Na MRV, os dados também revelam um cenário ainda pressionado, especialmente pela burocracia e lentidão nos repasses dos programas habitacionais regionais. As vendas líquidas da companhia somaram R$ 2,7 bilhões no segundo trimestre, alta de 6% na comparação anual, mas ficaram 7% abaixo das estimativas do Santander. Segundo o banco, R$ 310 milhões em unidades vendidas não foram transferidas dentro do trimestre devido a entraves nos programas locais, o que afetou o desempenho da pré-venda.
Ajustado por esse efeito, o volume poderia ter alcançado R$ 3 bilhões, superando a projeção em 4%. A dificuldade nos repasses também afetou o caixa da incorporadora. A MRV reportou queima operacional de R$ 104 milhões entre abril e junho, embora esse número caia para uma geração de R$ 41 milhões quando excluídos os atrasos nos programas, mudanças nas regras de pagamento da Caixa Econômica Federal e encargos de dívidas externas.

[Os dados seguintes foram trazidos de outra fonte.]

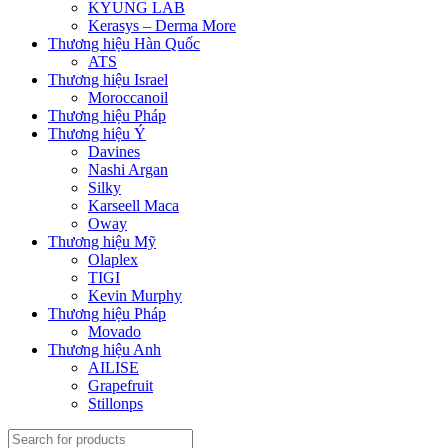
KYUNG LAB
Kerasys – Derma More
Thương hiệu Hàn Quốc
ATS
Thương hiệu Israel
Moroccanoil
Thương hiệu Pháp
Thương hiệu Ý
Davines
Nashi Argan
Silky
Karseell Maca
Oway
Thương hiệu Mỹ
Olaplex
TIGI
Kevin Murphy
Thương hiệu Pháp
Movado
Thương hiệu Anh
AILISE
Grapefruit
Stillonps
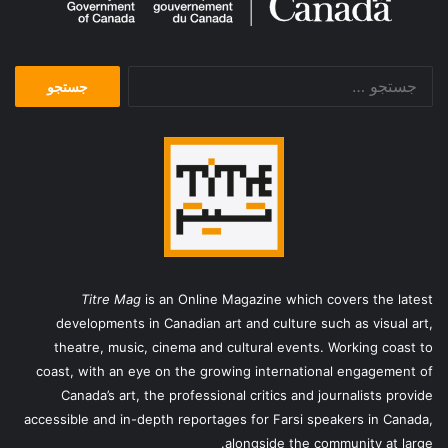
جستجو
برای:
Titre Mag
is an Online Magazine which covers the latest
developments in Canadian art and culture such as visual art,
theatre, music, cinema and cultural events. Working coast to
coast, with an eye on the growing international engagement of
Canada’s art, the professional critics and journalists provide
accessible and in-depth reportages for Farsi speakers in Canada,
alongside the community at large.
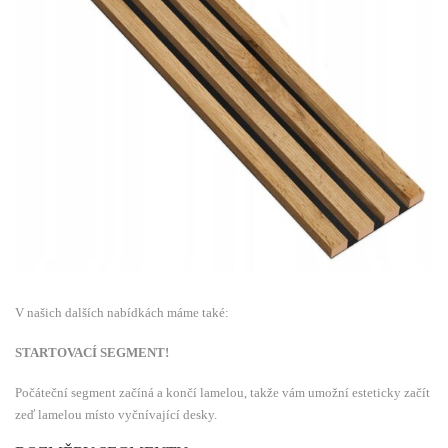
V našich dalších nabídkách máme také:
STARTOVACÍ SEGMENT!
Počáteční segment začíná a končí lamelou, takže vám umožní esteticky začít
zeď lamelou místo vyčnívající desky.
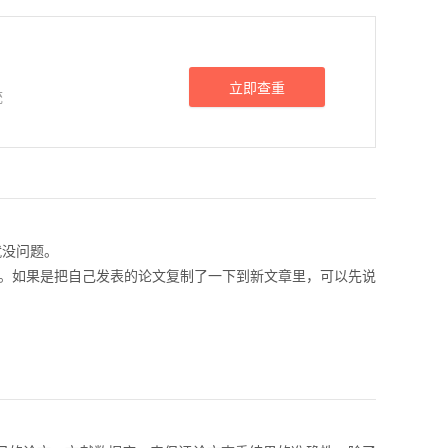
立即查重
统
就没问题。
来。如果是把自己发表的论文复制了一下到新文章里，可以先说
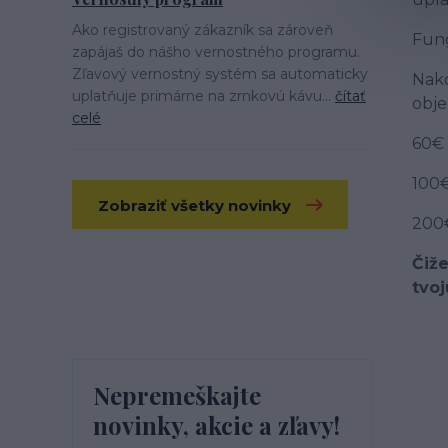
Ako registrovaný zákazník sa zároveň
Fung
zapájaš do nášho vernostného programu.
Zľavový vernostný systém sa automaticky
Nako
uplatňuje primárne na zrnkovú kávu...
čítať
obje
celé
60€ 
100€
Zobraziť všetky novinky
200€
Čiž
tvoj
Nepremeškajte
novinky, akcie a zľavy!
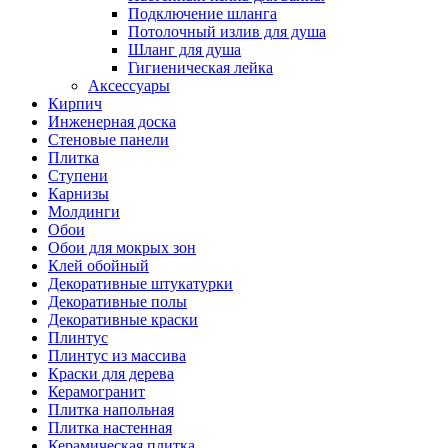
Подключение шланга
Потолочный излив для душа
Шланг для душа
Гигиеническая лейка
Аксессуары
Кирпич
Инженерная доска
Стеновые панели
Плитка
Ступени
Карнизы
Молдинги
Обои
Обои для мокрых зон
Клей обойный
Декоративные штукатурки
Декоративные полы
Декоративные краски
Плинтус
Плинтус из массива
Краски для дерева
Керамогранит
Плитка напольная
Плитка настенная
Керамическая плитка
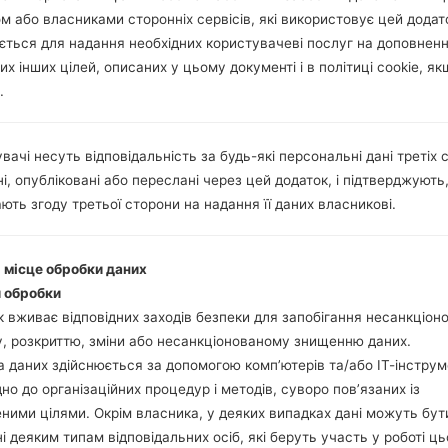
м або власниками сторонніх сервісів, які використовує цей додат
ється для надання необхідних користувачеві послуг на доповнен
их інших цілей, описаних у цьому документі і в політиці cookie, як
.
вачі несуть відповідальність за будь-які персональні дані третіх с
і, опубліковані або переслані через цей додаток, і підтверджують
ють згоду третьої сторони на надання її даних власникові.
і місце обробки даних
 обробки
 вживає відповідних заходів безпеки для запобігання несанкціо
, розкриттю, зміни або несанкціонованому знищенню даних.
 даних здійснюється за допомогою комп’ютерів та/або ІТ-інструм
дно до організаційних процедур і методів, суворо пов’язаних із
ними цілями. Окрім власника, у деяких випадках дані можуть бут
і деяким типам відповідальних осіб, які беруть участь у роботі ць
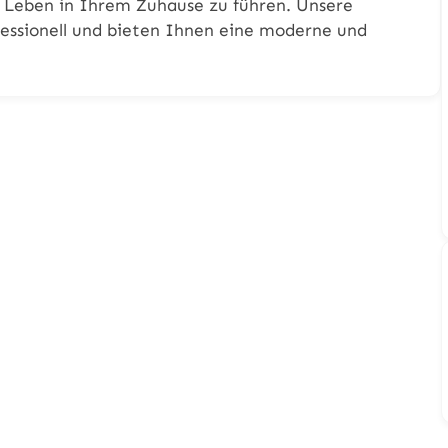
 Leben in Ihrem Zuhause zu führen. Unsere
fessionell und bieten Ihnen eine moderne und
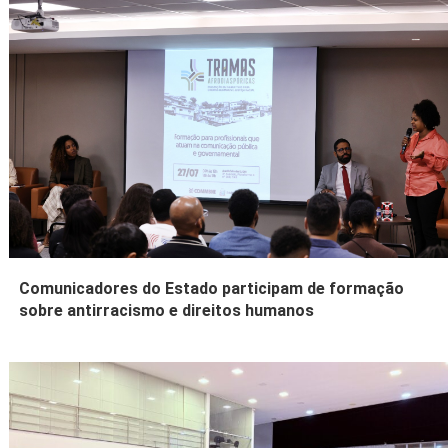
Comunicadores do Estado participam de formação
sobre antirracismo e direitos humanos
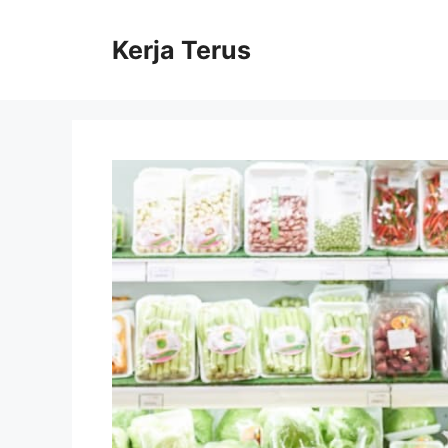
Langsung
ke
Kerja Terus
isi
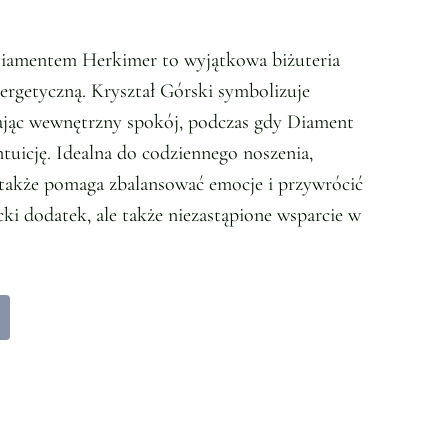
Diamentem Herkimer to wyjątkowa biżuteria
ergetyczną. Kryształ Górski symbolizuje
rając wewnętrzny spokój, podczas gdy Diament
uicję. Idealna do codziennego noszenia,
e także pomaga zbalansować emocje i przywrócić
ki dodatek, ale także niezastąpione wsparcie w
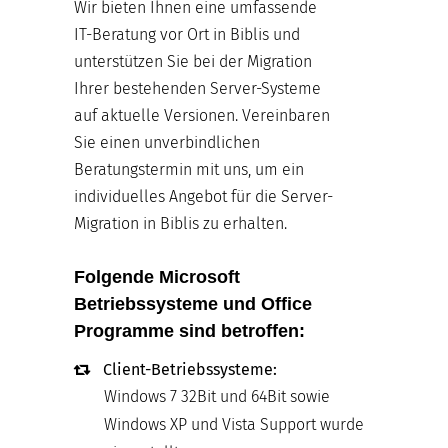
Wir bieten Ihnen eine umfassende
IT-Beratung vor Ort in Biblis und
unterstützen Sie bei der Migration
Ihrer bestehenden Server-Systeme
auf aktuelle Versionen. Vereinbaren
Sie einen unverbindlichen
Beratungstermin mit uns, um ein
individuelles Angebot für die Server-
Migration in Biblis zu erhalten.
Folgende Microsoft
Betriebssysteme und Office
Programme sind betroffen:
Client-Betriebssysteme:
Windows 7 32Bit und 64Bit sowie
Windows XP und Vista Support wurde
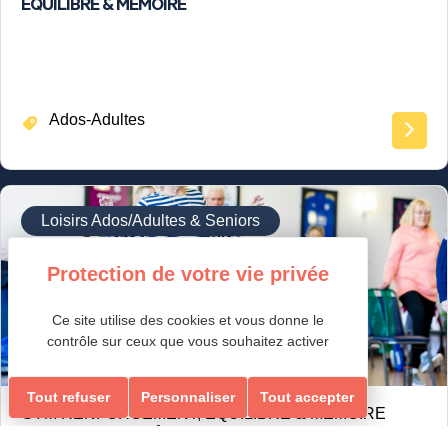
ÉQUILIBRE & MEMOIRE
Ados-Adultes
Loisirs Ados/Adultes & Seniors
Ce site utilise des cookies et vous donne le
contrôle sur ceux que vous souhaitez activer
Tout refuser
Personnaliser
Tout accepter
GYM RENFORCEMENT, ÉQUILIBRE & MEMOIRE
RENFORCEMENT, ÉQUILIBRE & MEMOIRE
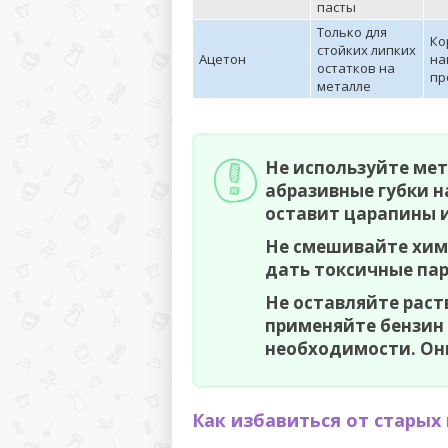
пасты
Только для
Ко
стойких липких
Ацетон
на
остатков на
пр
металле
Не используйте ме
абразивные губки н
оставит царапины 
Не смешивайте хим
дать токсичные пар
Не оставляйте раст
применяйте бензин 
необходимости. Они
Как избавиться от старых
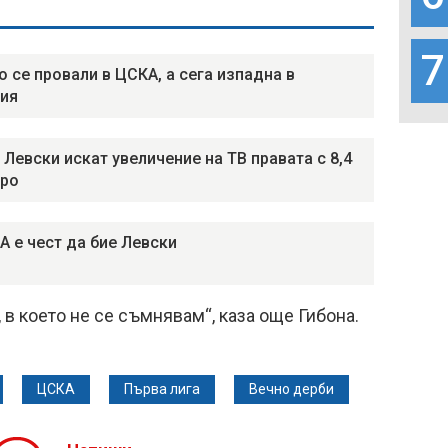
7
о се провали в ЦСКА, а сега изпадна в
ия
 Левски искат увеличение на ТВ правата с 8,4
вро
А е чест да бие Левски
 в което не се съмнявам“, каза още Гибона.
ЦСКА
Първа лига
Вечно дерби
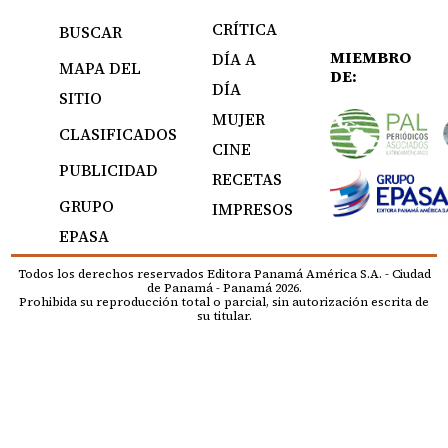
CRÍTICA
BUSCAR
MIEMBRO
DÍA A
MAPA DEL
DE:
DÍA
SITIO
MUJER
CLASIFICADOS
CINE
PUBLICIDAD
RECETAS
GRUPO
IMPRESOS
EPASA
Todos los derechos reservados Editora Panamá América S.A. - Ciudad
de Panamá - Panamá 2026.
Prohibida su reproducción total o parcial, sin autorización escrita de
su titular.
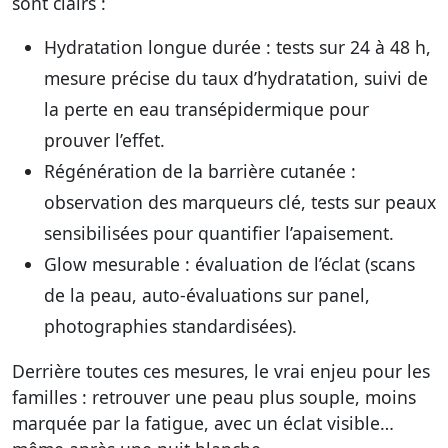
sont clairs :
Hydratation longue durée : tests sur 24 à 48 h,
mesure précise du taux d’hydratation, suivi de
la perte en eau transépidermique pour
prouver l’effet.
Régénération de la barrière cutanée :
observation des marqueurs clé, tests sur peaux
sensibilisées pour quantifier l’apaisement.
Glow mesurable : évaluation de l’éclat (scans
de la peau, auto-évaluations sur panel,
photographies standardisées).
Derrière toutes ces mesures, le vrai enjeu pour les
familles : retrouver une peau plus souple, moins
marquée par la fatigue, avec un éclat visible…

Imóveis: comprar agora ou deixar para depois?
Pavesi e Oliveira recomendam cautela: aguardar até 2026, quando a Selic deve efetivamente cair, é a estratégia mais prudente para quem planeja comprar imóvel financiado. No entanto, com a redução da taxa básica de juros, os financiamentos tendem a ficar mais acessíveis, aquecendo o mercado e, consequentemente, elevando os preços dos imóveis devido à dinâmica entre oferta e demanda. O desafio, portanto, está em identificar o momento ideal para aproveitar a queda inicial dos juros, antes que essa mudança se reflita integralmente no valor dos imóveis.
“O segredo está em encontrar o ponto de equilíbrio: aproveitar o início da trajetória de queda dos juros enquanto os imóveis ainda não refletiram essa mudança nos preços. Portanto, o momento mais propício para encontrar boas oportunidades e negociar financiamentos com taxas menores que as atuais pode estar entre a primeira e a segunda queda da Selic”, projeta Pavesi.
Heitor Kuser, especialista em mercado imobiliário e CEO do Cimi360, diz que comprar imóveis pode ser vantajoso mesmo com juros elevados, especialmente diante da expectativa de que as taxas devem cair no futuro próximo. “A grande vantagem para o comprador é que temos a portabilidade de financiamento, ou seja, quando os juros baixarem, ele pode mudar de banco e se beneficiar das novas taxas”, explica.
Mas, segundo ele, quem decidir comprar precisa ter atenção. “É preciso pesquisar e negociar com as entidades de crédito, checar os contratos e as taxas embutidas e ficar atento a qualquer mudança nas regras e se for o caso usar a prerrogativa da portabilidade”, ressalta.